Deep in the tangled bush on Costa Rica's side of the Nicaraguan border, Costa Rica's Civil Guard Commander Alfonso Monge, 45, walked up to a dilapidated shack, threw open the door, and fell dead in a hail of bullets—a casualty in an angry flare of violence that raced across Central America last week. Before the rattle of small arms and the whomp of mortars died down, three governments —in Costa Rica. Nicaragua, Guatemala—had felt the hot breath of revolt. 29 men were dead, and the U.S. Navy was patrolling offshore to guard against further trouble. Overall loomed the darkening shadow of Cuba's Fidel Castro.

One by one, as the fighting erupted in their nations, Presidents Mario Echandi of Costa Rica, Luis Somoza of Nicaragua and Miguel Ydígoras Fuentes of Guatemala stepped up to accuse Castro of everything from supplying rebel arms to outright intervention. Guatemala protested to the Organization of American States and talked of invoking the 1947 Rio Pact against aggression. Its President Ydígoras demanded a Korean-style police action against Cuba. Both Guatemala and Nicaragua sent pleas to Washington requesting a U.S. Navy patrol in the Caribbean to thwart any Cuban invasion. The U.S. swiftly dispatched the necessary task force.

How deeply was Castro involved? In this case, probably not so deeply as the worried Central Americans claim.
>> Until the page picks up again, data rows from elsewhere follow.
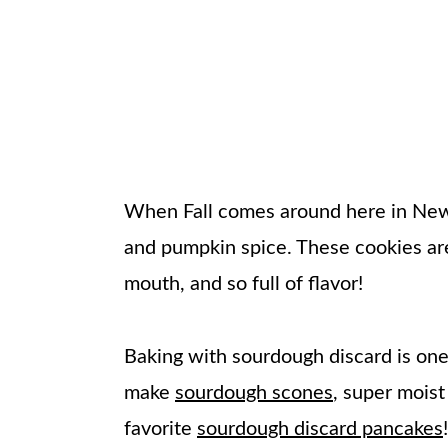
When Fall comes around here in New E
and pumpkin spice. These cookies are
mouth, and so full of flavor!
Baking with sourdough discard is one 
make
sourdough scones
, super mois
favorite
sourdough discard pancakes
!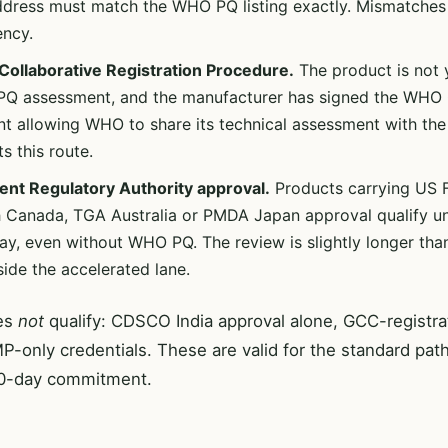
address must match the WHO PQ listing exactly. Mismatche
ency.
ollaborative Registration Procedure.
The product is not ye
Q assessment, and the manufacturer has signed the WHO C
t allowing WHO to share its technical assessment with the
s this route.
ent Regulatory Authority approval.
Products carrying US
h Canada, TGA Australia or PMDA Japan approval qualify u
y, even without WHO PQ. The review is slightly longer th
inside the accelerated lane.
es
not
qualify: CDSCO India approval alone, GCC-registrat
only credentials. These are valid for the standard path
90-day commitment.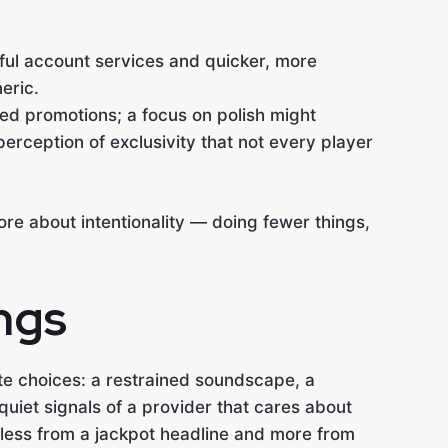
ful account services and quicker, more
eric.
d promotions; a focus on polish might
erception of exclusivity that not every player
ore about intentionality — doing fewer things,
ngs
te choices: a restrained soundscape, a
uiet signals of a provider that cares about
 less from a jackpot headline and more from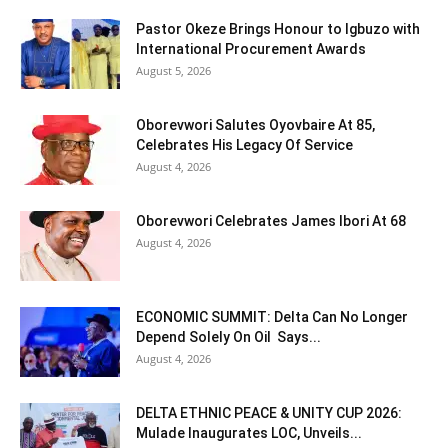
Pastor Okeze Brings Honour to Igbuzo with
International Procurement Awards
August 5, 2026
Oborevwori Salutes Oyovbaire At 85,
Celebrates His Legacy Of Service
August 4, 2026
Oborevwori Celebrates James Ibori At 68
August 4, 2026
ECONOMIC SUMMIT: Delta Can No Longer
Depend Solely On Oil Says...
August 4, 2026
DELTA ETHNIC PEACE & UNITY CUP 2026:
Mulade Inaugurates LOC, Unveils...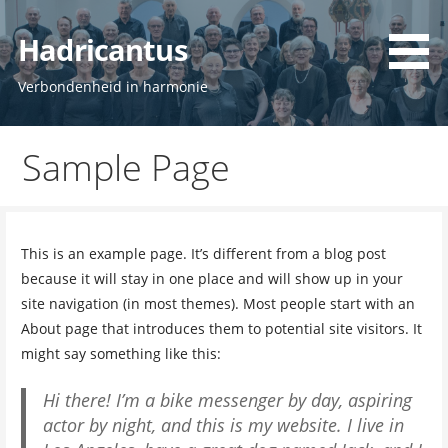
Ga
naar
Hadricantus
de
inhoud
Verbondenheid in harmonie
Sample Page
This is an example page. It’s different from a blog post
because it will stay in one place and will show up in your
site navigation (in most themes). Most people start with an
About page that introduces them to potential site visitors. It
might say something like this:
Hi there! I’m a bike messenger by day, aspiring
actor by night, and this is my website. I live in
As the palace coup in El Salvador a fortnight ago demonstrated, there is already grave unrest in that poverty-stricken subcontinent, and there is no doubt that Castro agents are fanning it for all they are worth. Yet no new Czech weapons have turned up, and the best intelligence indicates that Castro has mounted no major effort—as yet. What does worry the U.S. is his growing capacity for warfare and his announced intention of stirring rebellion. Last week the U.S. State Department released statistics showing that in the past 21 months Castro has received 28,000 tons of Communist arms, including artillery and MIG jet fighters. The naval squadron that the U.S. dispatched to patrol Central America's coast was less a measure against what Castro had actually done than a precaution against what he would like to do.

Strangers on the Border. The actual fighting last week was local, and quickly controlled. The men who riddled Costa Rica's civil guard commander were Nicaraguans, longtime enemies of the Somoza regime, who were hiding on the border waiting for a chance to invade their homeland and overthrow the government. Acting on a tip, the Costa Rican civil guard went out to investigate the strangers, was ambushed, and the skirmish touched off a chain reaction. Enraged by the news of Monge's death, the government of Costa Rican President Echandi shot off a state ment that the rebels included several Cubans, and were led by a mystery man called "El Cubano." Then Echandi himself went to the border area to oversee the military action that scattered the would-be invaders. Captured: six, but no Cubans.